If you do something extreme, dangerous, and idiotic and you don't put it on the internet—does it even happen? YouTube food challenges have existed since the dawn of man, pretty much… or at least since the cinnamon challenge blew up. Challenges have gotten more obscure, i.e. the "Eat it or Wear it" challenge, in which challengers have to choose between eating their least favorite food or having it dumped on their head. Or, there's the "10,000 Calorie Challenge," a self-explanatory, seriously cruel and unusual, self-inflicted punishment.
Assembling tiny food
Ah, how contagious is the Japanese affinity for adorableness? These miniature food kits are just cute for the sake of cuteness, and that's just fine with us—often times they're made of inedible mixes of chemical powders and goopy things. Do they taste good? Who cares—they're so tiny! And, for reasons we can't explain, everyone loves that shit.
You can run, but you can't hide—Pinterest-inspired "hacks" will always find you. In case you haven't been enlightened, you can use an empty water bottle to separate egg yolks from their whites, and you can cut a pint of ice cream in half to make two disposable bowls. There's also at least 300k microwavable mug cake recipes out there, which is exactly 300k more than needed.

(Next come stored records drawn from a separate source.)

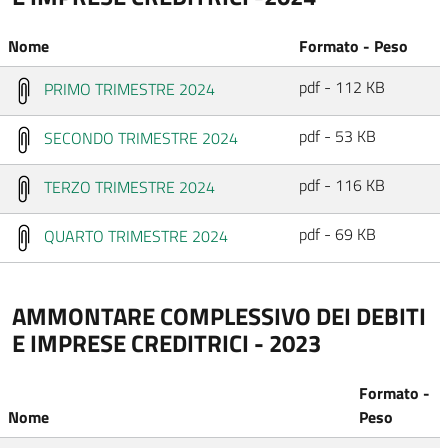
Nome
Formato - Peso
pdf - 112 KB
PRIMO TRIMESTRE 2024
pdf - 53 KB
SECONDO TRIMESTRE 2024
pdf - 116 KB
TERZO TRIMESTRE 2024
pdf - 69 KB
QUARTO TRIMESTRE 2024
AMMONTARE COMPLESSIVO DEI DEBITI
E IMPRESE CREDITRICI - 2023
Formato -
Nome
Peso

Ever wanted to try prison food? No? Well, someone on YouTube did it for you anyway, so don't worry about it. Thanks to the World Wide Web, you don't have to taste-test astronaut food, weird pop-tart flavors, or the oldest peanut butter ever.
Epic Meal Time created the genre of stunty cooking clickbait—the Canadian megabros amassed millions of views and subscribers by making some really gross shit. And so begins the dangerous game of one-uppery. We're talking chugging Everclear, vaping hot peppers, and a whole bunch of other shit that nobody asked for.